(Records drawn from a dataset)
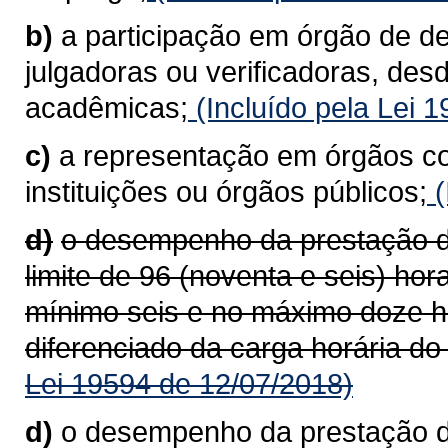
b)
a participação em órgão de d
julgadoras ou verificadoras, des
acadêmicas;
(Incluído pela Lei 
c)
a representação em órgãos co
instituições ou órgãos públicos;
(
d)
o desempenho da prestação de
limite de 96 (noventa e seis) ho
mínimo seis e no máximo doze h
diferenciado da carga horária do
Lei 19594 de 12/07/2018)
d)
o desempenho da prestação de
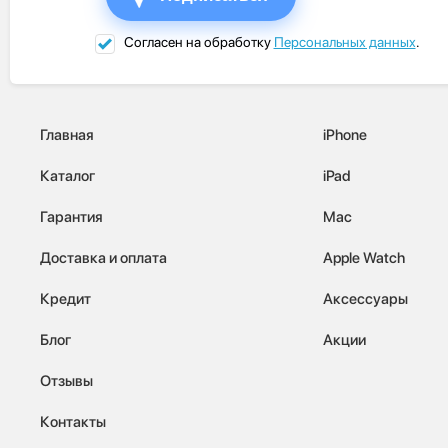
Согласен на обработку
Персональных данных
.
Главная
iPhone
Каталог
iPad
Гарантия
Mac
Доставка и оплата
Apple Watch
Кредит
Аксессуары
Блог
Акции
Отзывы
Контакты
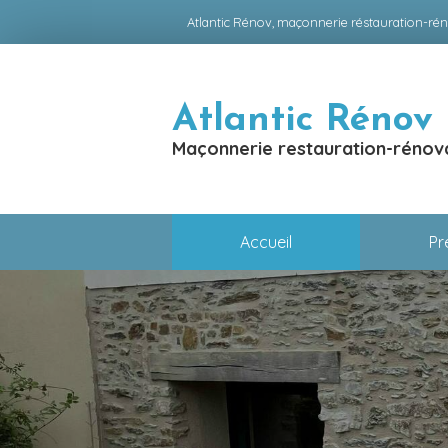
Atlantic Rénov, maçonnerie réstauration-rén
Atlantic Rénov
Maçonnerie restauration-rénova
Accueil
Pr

■ What needs to be done
Nothing outside the span should appear: transcribe the lines from the one containing "Atlantic Rénov, maçonnerie réstauration-rén" through the last line of the records.

■ Response box
Atlantic Rénov, maçonnerie réstauration-rén
Atlantic Rénov
Maçonnerie restauration-rénova
Accueil
Pr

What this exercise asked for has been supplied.